Of course, if you like this sort of thing, go ahead and buy it. I won’t judge. Do please let us know how it works out for you, okay?

This puzzles me, because yeah, I’m most definitely in the same boat. And yet… I still haven’t thrown my mouse across the room. Weird, right? Somehow the fact that this game is incredibly frustrating on purpose makes it… better in a way. I dunno.

Mighty No. 9 got shit because it was a poorly-designed, ugly mess. Not because it was “hardcore” or “punishing”. Well-designed hardcore games still occasionally do just fine - Dark Souls, for example.

One possible hypothesis: the only people willing to stick with it that long are the kind of madmen who would accept the designer’s plea.

No problem with the idea. Hard games for people who like hard games. I presume they put the right level of time and money into it for their target audience, because not all games need to target everyone.

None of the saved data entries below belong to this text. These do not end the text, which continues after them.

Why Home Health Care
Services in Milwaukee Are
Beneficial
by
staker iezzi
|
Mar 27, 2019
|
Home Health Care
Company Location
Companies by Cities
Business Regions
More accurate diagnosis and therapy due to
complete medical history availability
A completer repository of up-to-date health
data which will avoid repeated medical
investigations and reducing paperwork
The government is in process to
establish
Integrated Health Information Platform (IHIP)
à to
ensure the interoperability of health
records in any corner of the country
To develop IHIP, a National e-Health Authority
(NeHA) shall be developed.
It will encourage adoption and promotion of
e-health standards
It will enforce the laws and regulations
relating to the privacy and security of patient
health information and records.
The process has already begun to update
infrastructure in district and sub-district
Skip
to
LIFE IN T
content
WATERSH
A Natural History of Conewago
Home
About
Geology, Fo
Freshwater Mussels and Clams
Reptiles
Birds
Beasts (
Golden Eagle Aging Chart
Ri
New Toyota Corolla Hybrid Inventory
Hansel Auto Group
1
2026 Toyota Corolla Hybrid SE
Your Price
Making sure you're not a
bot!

But that tag line makes me wince. I know what they are doing, using hyperbole to express how hard the game is to appeal to their audience, but even the idea of a game designed to hurt people just gets under my skin.

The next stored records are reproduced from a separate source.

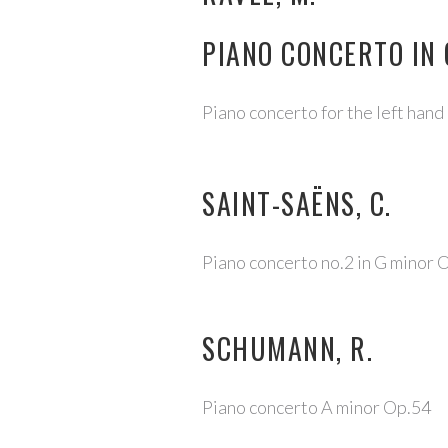
PIANO CONCERTO IN
Piano concerto for the left hand
SAINT-SAËNS, C.
Piano concerto no.2 in G minor 
SCHUMANN, R.
Piano concerto A minor Op.54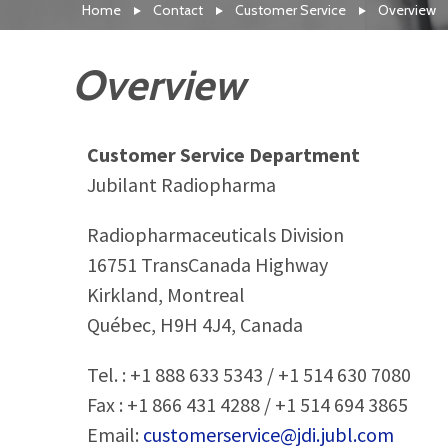
Home
Contact
Customer Service
Overview
Overview
Customer Service Department
Jubilant Radiopharma
Radiopharmaceuticals Division
16751 TransCanada Highway
Kirkland, Montreal
Québec, H9H 4J4, Canada
Tel. : +1 888 633 5343 / +1 514 630 7080
Fax : +1 866 431 4288 / +1 514 694 3865
Email:
customerservice@jdi.jubl.com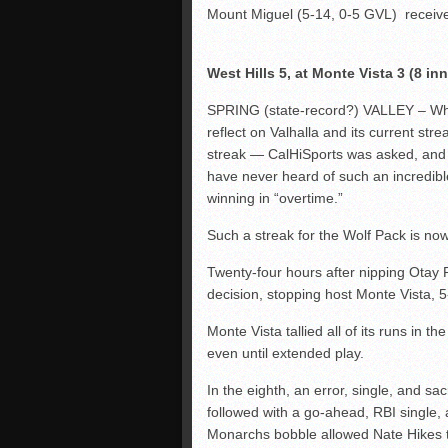
Mount Miguel (5-14, 0-5 GVL) receive
West Hills 5, at Monte Vista 3 (8 inn
SPRING (state-record?) VALLEY – When
reflect on Valhalla and its current str
streak — CalHiSports was asked, and al
have never heard of such an incredi
winning in “overtime.”
Such a streak for the Wolf Pack is now
Twenty-four hours after nipping Otay R
decision, stopping host Monte Vista, 5
Monte Vista tallied all of its runs in t
even until extended play.
In the eighth, an error, single, and sa
followed with a go-ahead, RBI singl
Monarchs bobble allowed Nate Hikes t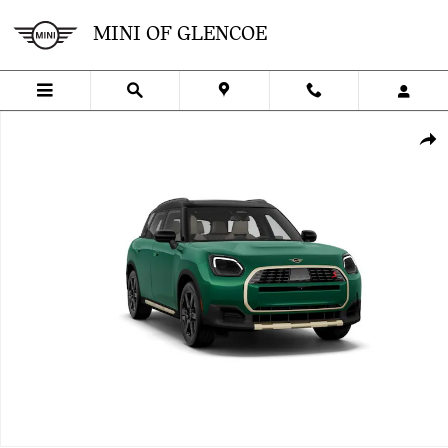
Skip to main content
MINI OF GLENCOE
New 2027 MINI Countryman Signature Plus SUV Photo 1 of 8
SHA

Obviously, I am not the target audience for this sort of thing.

I thought about trying this game, then I said to myself, no you will hate it with a white-hot passion. I’m not good with dealing with games that do this.

Not to mention that on top of the reviews about how hard it is, there are a couple of bugs…? A game like this needs to be perfectly flawless. If it is this unforgiving and then you get to a point where a glitch sends you back, for me that would completely end my interest if I somehow tried to stick it out. I think that’s the danger with a game like this. The developer is saying, I know this is really difficult, but keep trying and you can do it. It just takes one glitch to break that covenant between developer and player and leaves the player feeling betrayed.